Mon coeur est brisé, mais plus grand de t’avoir eue dans ma vie.

 

 

6 commentaires pour Au revoir Maman

  • heinen rolf dit :

    Pierre de vie!
    comme tu le sais mon ami nous avons l’esprit qui fabrique le vrai bonheur en nous….
    nous avons nos fibres humanoïdes qui peuvent nous mettre en doute….
    mais de toi à moi à nous il n’y a aucune distance! il n’y a que communion de nos âmes en pleurs
    je t’embrasse infiniment fort
    ton ami rolf,

  • Christian Bécart dit :

    Merci pour ce vrai et beau “reportage” qui peut, selon chacun, nous donner à comprendre que notre vie-passage n’est d’autant plus dense qu’elle a d’amour à partager.

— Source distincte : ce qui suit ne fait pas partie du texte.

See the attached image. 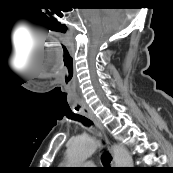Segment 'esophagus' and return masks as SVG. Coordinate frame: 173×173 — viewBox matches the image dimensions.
<instances>
[{"label": "esophagus", "instance_id": "esophagus-1", "mask_svg": "<svg viewBox=\"0 0 173 173\" xmlns=\"http://www.w3.org/2000/svg\"><path fill=\"white\" fill-rule=\"evenodd\" d=\"M82 114H84L85 116L90 118L95 123V125L98 127V129L100 130L101 135L103 136V138L106 141L107 147H108L111 155L113 156L112 144L109 141V139H108V137L105 133L104 127L102 126L101 122L96 118V116L90 111V109L88 107L83 108Z\"/></svg>", "mask_w": 173, "mask_h": 173}]
</instances>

Merci à Myrèse qui reste maintenant, à sa façon, avec nous le plus longtemps possible.

  • Marc Nef dit :

    Nous étions tristes de ne pouvoir être des vôtres ce beau samedi de Pâques et, grâce à cette nouvelle et géniale idée du reportage (et on y retrouve la marque de fabrique de la famille Guilbert !), on a pu vivre l’émotion et la chaleureuse complicité de cette belle cérémonie. Cela fait des décennies qu’un fil sympathique nous relie à votre belle famille, tout d’abord avec Popol, Myrèse et La Goudinière et ensuite au hasard de toutes les rencontres régulières et occasionnelles avec tous leurs enfants. Merci pour vos beaux témoignages que nous garderons précieusement, soyez dans la sérénité et l’espérance. On vous embrasse tous très affectueusement

    Andrée et Marc

  • Quelle chance d’avoir eu une vie aussi belle, aussi riche avec autant de coeur à aimer et autant d’amour à partager. Magnifique au revoir à une femme qui fût un phare dans votre famille.

  • François dit :

    Merci pour ces textes qui font du bien.
    Il y a de tout : de l’émotion, de la poésie, de l’humour, de la spiritualité, de la philosophie et, surtout, beaucoup d’amour…
    Je suis toujours surpris par ces familles nombreuses où il y a de la place pour encore plus de monde et où, en même temps, chacun garde toute sa place.
    C’est peut-être ça qu’il faudrait dire en premier à ceux qui ont peur des migrants : plus on est nombreux plus on est riches.
    Et plus on est de fous, plus on s’amuse.

  • Myriam Delepaul dit :

    Très bel hommage à votre maman et à votre papa. Ils peuvent être fières de ce qu’ils vous ont offert : l’Amour, la culture, l’education et l’expression du bonheur et j’en passe, vous l’écrivez mieux que moi.
    Sachez profiter de ce bonheur.
    J’ai lu ces textes comme on lit un bouquin mais je n’avais aucun doute sur la qualité des écrits.